Liu Dunwen, Chen Haofei, Tang Yu, Gong Chun, Jian Yinghua, Cao Kunpeng
School of Resources and Safety Engineering, Central South University, Changsha 410000, China.
Materials (Basel). 2021 Oct 8;14(19):5904. doi: 10.3390/ma14195904.
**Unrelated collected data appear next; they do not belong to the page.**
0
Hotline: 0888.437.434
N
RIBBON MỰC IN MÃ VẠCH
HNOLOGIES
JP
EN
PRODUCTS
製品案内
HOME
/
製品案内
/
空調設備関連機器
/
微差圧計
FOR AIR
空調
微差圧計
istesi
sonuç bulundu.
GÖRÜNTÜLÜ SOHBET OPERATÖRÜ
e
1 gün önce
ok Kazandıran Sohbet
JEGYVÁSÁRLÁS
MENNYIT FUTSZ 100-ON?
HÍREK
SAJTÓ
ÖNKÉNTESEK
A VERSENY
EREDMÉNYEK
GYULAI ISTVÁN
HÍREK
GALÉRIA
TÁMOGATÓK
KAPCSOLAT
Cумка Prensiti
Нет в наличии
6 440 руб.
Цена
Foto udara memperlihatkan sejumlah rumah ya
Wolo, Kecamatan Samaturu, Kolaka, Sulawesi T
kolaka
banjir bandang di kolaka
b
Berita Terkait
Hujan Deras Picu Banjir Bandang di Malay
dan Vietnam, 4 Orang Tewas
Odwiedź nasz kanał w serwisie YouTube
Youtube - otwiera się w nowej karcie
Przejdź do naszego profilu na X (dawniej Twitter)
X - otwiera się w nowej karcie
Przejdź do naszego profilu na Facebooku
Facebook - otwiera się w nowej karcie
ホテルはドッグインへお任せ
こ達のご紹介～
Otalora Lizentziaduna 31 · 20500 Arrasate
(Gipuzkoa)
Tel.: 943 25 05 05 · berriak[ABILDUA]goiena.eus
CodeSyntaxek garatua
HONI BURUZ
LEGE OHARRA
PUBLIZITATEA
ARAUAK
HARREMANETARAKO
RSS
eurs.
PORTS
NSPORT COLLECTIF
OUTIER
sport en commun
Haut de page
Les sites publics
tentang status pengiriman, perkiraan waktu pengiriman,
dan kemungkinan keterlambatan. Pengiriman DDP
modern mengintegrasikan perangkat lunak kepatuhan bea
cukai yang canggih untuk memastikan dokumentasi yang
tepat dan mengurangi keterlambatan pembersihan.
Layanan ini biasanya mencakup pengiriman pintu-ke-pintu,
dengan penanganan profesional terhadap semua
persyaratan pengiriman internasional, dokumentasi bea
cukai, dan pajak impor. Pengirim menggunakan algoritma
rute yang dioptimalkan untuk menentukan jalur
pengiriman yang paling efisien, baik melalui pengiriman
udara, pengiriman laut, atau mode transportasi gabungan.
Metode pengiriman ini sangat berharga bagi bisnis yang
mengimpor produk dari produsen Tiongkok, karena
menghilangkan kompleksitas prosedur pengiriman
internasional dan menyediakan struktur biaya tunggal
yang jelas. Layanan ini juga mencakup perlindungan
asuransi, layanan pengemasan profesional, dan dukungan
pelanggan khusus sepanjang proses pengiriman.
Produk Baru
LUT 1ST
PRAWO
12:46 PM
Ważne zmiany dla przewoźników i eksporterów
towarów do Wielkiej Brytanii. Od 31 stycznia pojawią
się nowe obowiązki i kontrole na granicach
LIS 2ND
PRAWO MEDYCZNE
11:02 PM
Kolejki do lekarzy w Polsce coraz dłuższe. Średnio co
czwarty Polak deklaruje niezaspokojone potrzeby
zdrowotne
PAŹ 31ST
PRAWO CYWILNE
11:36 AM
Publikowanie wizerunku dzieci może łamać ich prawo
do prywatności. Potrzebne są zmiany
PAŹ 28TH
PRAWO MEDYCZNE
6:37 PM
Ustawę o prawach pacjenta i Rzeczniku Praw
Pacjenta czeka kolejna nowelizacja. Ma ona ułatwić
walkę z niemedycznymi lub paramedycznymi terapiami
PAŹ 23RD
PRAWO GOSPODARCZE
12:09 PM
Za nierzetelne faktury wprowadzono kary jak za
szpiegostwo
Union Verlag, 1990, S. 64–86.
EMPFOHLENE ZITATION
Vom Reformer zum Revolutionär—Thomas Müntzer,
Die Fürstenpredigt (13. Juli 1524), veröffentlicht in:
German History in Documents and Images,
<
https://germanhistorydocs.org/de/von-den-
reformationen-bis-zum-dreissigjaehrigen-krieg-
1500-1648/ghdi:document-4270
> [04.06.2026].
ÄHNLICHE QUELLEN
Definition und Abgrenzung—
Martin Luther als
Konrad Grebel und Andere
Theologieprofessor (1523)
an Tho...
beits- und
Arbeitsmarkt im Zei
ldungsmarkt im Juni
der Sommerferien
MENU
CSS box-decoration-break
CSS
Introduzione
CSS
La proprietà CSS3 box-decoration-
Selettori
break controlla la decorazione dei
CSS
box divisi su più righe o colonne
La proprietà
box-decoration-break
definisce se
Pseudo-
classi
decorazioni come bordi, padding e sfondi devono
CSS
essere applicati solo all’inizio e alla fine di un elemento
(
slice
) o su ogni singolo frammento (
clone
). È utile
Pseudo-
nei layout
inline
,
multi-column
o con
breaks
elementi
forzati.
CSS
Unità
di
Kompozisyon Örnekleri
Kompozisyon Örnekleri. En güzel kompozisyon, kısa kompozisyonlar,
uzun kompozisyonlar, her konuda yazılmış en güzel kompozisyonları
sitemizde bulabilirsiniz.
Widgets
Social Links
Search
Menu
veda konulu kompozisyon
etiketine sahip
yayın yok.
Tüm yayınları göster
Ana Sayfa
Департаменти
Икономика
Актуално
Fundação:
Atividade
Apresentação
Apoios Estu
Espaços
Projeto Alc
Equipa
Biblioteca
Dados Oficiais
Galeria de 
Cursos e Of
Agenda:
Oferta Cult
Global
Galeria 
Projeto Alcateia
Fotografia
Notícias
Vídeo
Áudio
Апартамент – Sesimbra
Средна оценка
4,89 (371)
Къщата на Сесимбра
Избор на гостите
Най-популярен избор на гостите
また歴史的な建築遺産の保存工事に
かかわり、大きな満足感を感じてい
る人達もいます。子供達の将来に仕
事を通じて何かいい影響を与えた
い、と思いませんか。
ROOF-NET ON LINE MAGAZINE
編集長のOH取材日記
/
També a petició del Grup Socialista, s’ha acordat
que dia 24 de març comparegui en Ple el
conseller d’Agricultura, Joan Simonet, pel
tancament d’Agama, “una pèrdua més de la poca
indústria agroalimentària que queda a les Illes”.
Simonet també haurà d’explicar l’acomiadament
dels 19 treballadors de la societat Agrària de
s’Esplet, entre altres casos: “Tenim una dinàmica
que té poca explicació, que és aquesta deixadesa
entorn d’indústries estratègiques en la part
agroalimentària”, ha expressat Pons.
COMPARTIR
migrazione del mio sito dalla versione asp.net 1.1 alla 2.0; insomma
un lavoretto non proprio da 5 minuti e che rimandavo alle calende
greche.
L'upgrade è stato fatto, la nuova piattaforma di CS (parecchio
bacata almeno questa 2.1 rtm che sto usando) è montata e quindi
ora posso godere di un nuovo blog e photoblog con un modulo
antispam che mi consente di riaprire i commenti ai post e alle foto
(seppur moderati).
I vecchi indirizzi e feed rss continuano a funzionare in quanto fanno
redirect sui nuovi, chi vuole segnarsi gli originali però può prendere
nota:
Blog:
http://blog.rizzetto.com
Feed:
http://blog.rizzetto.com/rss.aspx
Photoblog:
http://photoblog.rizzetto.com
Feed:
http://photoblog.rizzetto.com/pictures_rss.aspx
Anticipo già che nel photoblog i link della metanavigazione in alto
Sulfate erosion is a major cause of concrete durability deteriorations, especially for the service tunnels that suffer sulfate erosion for a long time. Accurately predicting the concrete damage failure under sulfate erosion has been a challenging problem in the evaluation and maintenance of concrete structures. Here we design the dry-wet cycle test of service tunnel concrete under sulfate erosion and analyze the Elastic relative dynamic modulus (Erd) and mass under 35 times cycle periods. Then we develop an autoregressive integrated moving average (ARIMA) prediction model linking damage failure to Erd and mass. The results show that the deterioration of concrete first increased and then decreased with an extension of the dry-wet cycle period. Moreover, based on a finite set of training data, the proposed prediction approach shows high accuracy for the changes of concrete damage failure parameters in or out of the training dataset. The ARIMA method is proven to be feasible and efficient for predicting the concrete damage failure of service tunnels under sulfate erosion for a long time.
硫酸盐侵蚀是导致混凝土耐久性劣化的主要原因,对于长期遭受硫酸盐侵蚀的运营隧道而言尤其如此。在混凝土结构的评估和维护中,准确预测硫酸盐侵蚀作用下混凝土的损伤破坏一直是一个具有挑战性的问题。在此,我们设计了运营隧道混凝土在硫酸盐侵蚀环境下的干湿循环试验,并分析了35个循环周期下的弹性相对动模量(Erd)和质量。然后,我们建立了一个自回归积分滑动平均(ARIMA)预测模型,将损伤破坏与Erd和质量联系起来。结果表明,随着干湿循环周期的延长,混凝土的劣化程度先增大后减小。此外,基于有限的训练数据,所提出的预测方法对于训练数据集内外混凝土损伤破坏参数的变化均显示出较高的准确性。事实证明,ARIMA方法对于长期预测硫酸盐侵蚀环境下运营隧道混凝土的损伤破坏是可行且高效的。